Study seen as tool in redrawing boundaries

Officials hope report, revised process will ease school redistricting anxieties

July 24, 2005|By Hanah Cho | Hanah Cho,SUN STAFF

Another round of redrawing school attendance areas has begun in Howard County under a revamped redistricting process that school officials hope will create more stability instead of the anxiety associated with this difficult task.

On hand for the first time this year is a feasibility study that outlines a plan for the opening of a new elementary school in Dayton next year and a proposal for setting boundary lines in 2007, when a second elementary school is to open in Ellicott City.

The study, which looks at future capital needs and redistricting over a 10-year period, was produced by the school system's Office of Geographical Information Systems. It was presented to the Board of Education last week.

"First of all, it's a learning process for everyone, including staff. The benefits are it does a great job of tying together redistricting and capital budgeting," said David Drown, the school system's coordinator of geographical information systems. "The two are very much related and intertwined, and this gives you a formal way to look at both components in one composite look.

"It improves our process because it gives more focus on long-term planning."

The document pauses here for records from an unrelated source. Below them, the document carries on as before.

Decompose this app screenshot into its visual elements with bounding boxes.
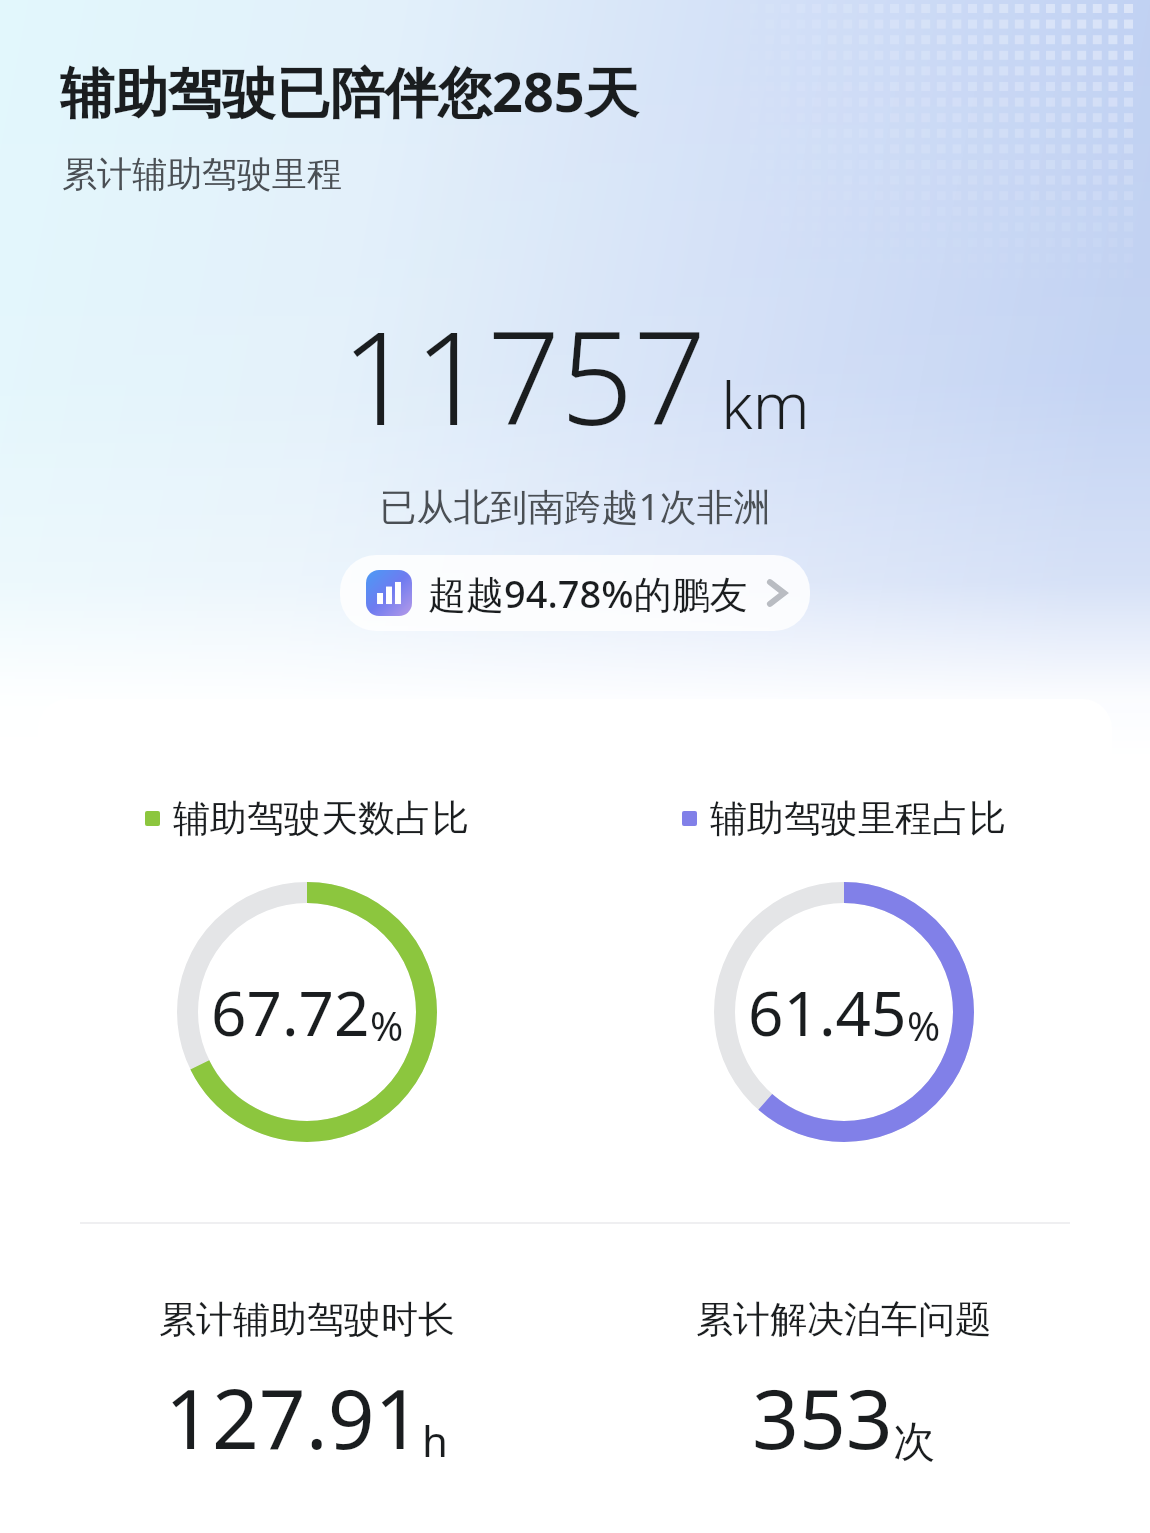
staticText: 次 [893, 1416, 935, 1469]
staticText: % [370, 998, 404, 1052]
staticText: 累计辅助驾驶时长 [159, 1296, 455, 1343]
button[interactable]: 超越94.78%的鹏友 [340, 555, 810, 631]
staticText: 353 [752, 1361, 893, 1473]
staticText: 127.91 [165, 1361, 422, 1473]
staticText: 累计辅助驾驶里程 [62, 152, 342, 196]
staticText: 67.72 [211, 970, 370, 1054]
staticText: 61.45 [748, 970, 907, 1054]
staticText: 已从北到南跨越1次非洲 [0, 480, 1150, 531]
staticText: 辅助驾驶已陪伴您285天 [60, 54, 639, 128]
staticText: km [721, 361, 810, 448]
staticText: 超越94.78%的鹏友 [428, 567, 748, 619]
staticText: 辅助驾驶天数占比 [173, 795, 469, 842]
staticText: 11757 [341, 288, 707, 462]
staticText: % [907, 998, 941, 1052]
staticText: 辅助驾驶里程占比 [710, 795, 1006, 842]
staticText: 累计解决泊车问题 [696, 1296, 992, 1343]
staticText: h [422, 1412, 448, 1469]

The more immediate goal for this year's redistricting is filling the new elementary school, off Ten Oaks Road in Dayton, when it opens in August of next year. The new school will relieve crowding at other western Howard elementary schools.

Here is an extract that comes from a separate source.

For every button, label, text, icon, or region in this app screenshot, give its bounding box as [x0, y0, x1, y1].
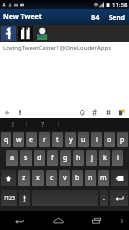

The plan calls for about 600 pupils from Clarksville and Triadelphia Ridge elementary schools to fill the new school. As a result, 431 pupils would move to other western Howard elementary schools.

Pupils from Manor Woods and West Friendship elementary schools would transfer to Triadelphia Ridge Elementary, and pupils from Fulton would move to Pointers Run Elementary. Pupils from Pointers Run would attend Clarksville Elementary.

Another focus of this year's redistricting is making adjustments at some middle schools, particularly crowded Patapsco Middle School.

During last year's process to fill Marriotts Ridge High School, which opens next month, the Board of Education decided against redrawing middle school boundaries. The board said it makes more sense to make changes at the middle school level when the school system works on redistricting for the Dayton elementary school.

School redistricting in Howard County is a way of life because of growth. By the time Marriotts Ridge opens, the school system will have built 25 schools since 1989.

Redistricting for high schools generally causes the most contention.

"High school is hardest without a doubt because of everything the kids are involved with," said Ellen Flynn Giles, a member of the newly renamed attendance area committee who has served on previous committees.

In the next two months, the 12-member citizens advisory committee - which formerly drew new attendance areas - will review the feasibility study and offer suggestions for improvements, part of the revised redistricting process.

Meeting since June, the committee also has made sure that the Dayton elementary school's redistricting plan is in line with stricter standards under the school system's revised redistricting policy.

That includes not moving pupils more than once every five years, having no school enrollment over 110 percent of building capacity, and avoiding having a school send less than 15 percent of its promoted students to a new middle or high school.

"Everyone is clear about what should be considered and what are factored in," Giles said. "So what comes to the [school] board meets their expectations and the public's expectations."

The committee also will evaluate the feasibility study's long-term proposals, including school construction plans as enrollment rises.

"I'm hoping what we get from this is more stability by looking out further," Giles said. "You're positioning yourself in a way that people have a better sense of what's going on, so it's not a surprise."

The committee's meetings - held every other Wednesday at the Applications and Research Laboratory - are open to the public. Minutes can be found at

The superintendent, who will use the committee's suggestions on the Dayton elementary school redistricting plan, will offer his proposal to the Board of Education in the fall.

Copies of feasibility studies can be obtained at the public information office, Board of Education building, 10910 Route 108 in Ellicott City.